A little less than two months after agreeing to fund a $20 billion escrow account for economic damage claims flowing from its massive oil spill in the Gulf of Mexico, BP has deposited its first installment into the fund.
Washington (CNN) -- The Justice Department announced Monday that the details have been completed for establishing a $20 billion escrow account that BP has promised to fund. The money will pay for claims to those who suffered from the effects of the Gulf oil spill.
After BP announced it had made a $3 billion dollar deposit into the account, Associate Attorney General Tom Perrelli issued a statement confirming the action.
"We are pleased that BP made an initial contribution and has taken an important step toward honoring its commitment to the President and the residents and business owners in the Gulf region," Perrelli said.
According to the initial deal, BP was to deposit $3 billion initially followed up by another $2 billion in two quarters. It agreed to deposit $5 billion in each of the following three fiscal years, bringing the total to $20 billion.
Kenneth Feinberg, who administered the 9/11 victims fund, will administer the claims fund.
BP had been dragging its feet on paying claims while the final details of the escrow account were negotiated, but with the fund now in place, Gulf Coast residents will have a way of obtaining compensation for their economic losses. As the Washington Post reports, that compensation is more critical now than ever, especially for fisherman:
On July 15 -- the day a mechanical cap finally shut the gushing well -- 2,763 private boats had been chartered by the cleanup as "vessels of opportunity." By late last week, the number had been reduced by 45 percent, to 1,510.
For Acy Cooper, a shrimper from Venice, La., weekly checks from BP had replaced income lost when large sections of the gulf were closed. But then his 25-boat task force shrunk to 21, to 12, to nine. And he wasn't one of the nine.
Cooper says that leaves him in a hole; shrimp-trawling season won't start for one week. And even then, he worries that the remaining oil could turn up in somebody's net and ruin his business all over again.
"If we get these shrimp and they get one person sick, you know how long it will take us to come back?" Cooper said at the meeting with Mabus. To prove his point that oil was still out there, he held up a Gatorade bottle filled with oil taken from a nearby marsh. "We ain't through the cleanup. We can't go into recovery. It is not recovery. Somebody's lying."
The risk isn't just that one person might get sick; there's also a risk that yields will be much lower in coming years for Gulf Coast fisherman. One troubling sign: oil has embedded itself into blue crab larvae at the foundation of the Gulf food chain.
"It would suggest the oil has reached a position where it can start moving up the food chain instead of just hanging in the water," said Bob Thomas, a biologist at Loyola University in New Orleans. "Something likely will eat those oiled larvae ... and then that animal will be eaten by something bigger and so on."
Tiny creatures might take in such low amounts of oil that they could survive, Thomas said. But those at the top of the chain, such as dolphins and tuna, could get fatal "megadoses."

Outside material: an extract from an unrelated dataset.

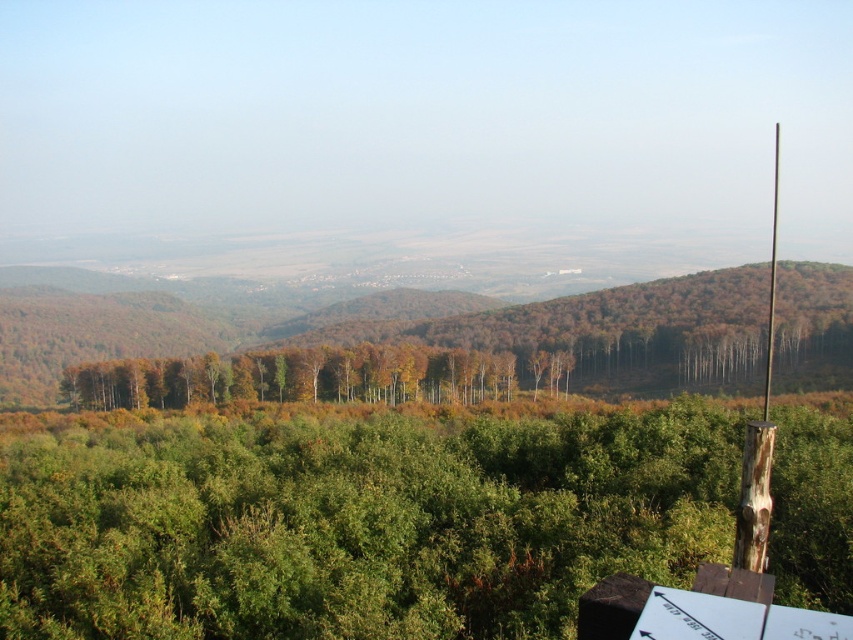 Where is `green leafy forest at center`? green leafy forest at center is located at coordinates (355, 522).

Does point (115, 493) come farther from viewer compared to point (767, 376)?

That is False.

Where is `green leafy forest at center`? This screenshot has width=853, height=640. green leafy forest at center is located at coordinates (355, 522).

Marine biologists routinely gather shellfish for study. Since the spill began, many of the crab larvae collected have had the distinctive orange oil droplets, said Harriet Perry, a biologist with the University of Southern Mississippi's Gulf Coast Research Laboratory.
"In my 42 years of studying crabs I've never seen this," Perry said.
She wouldn't estimate how much of the crab larvae are contaminated overall, but said about 40 percent of the area they are known to inhabit has been affected by oil from the spill.
At this point, only time will tell exactly how much damage the oil spill caused. And if the worst fears don't come to pass, that doesn't somehow mean that disasters like this pose an "acceptable risk." And no matter what Joe Barton might say, nobody owes BP an apology.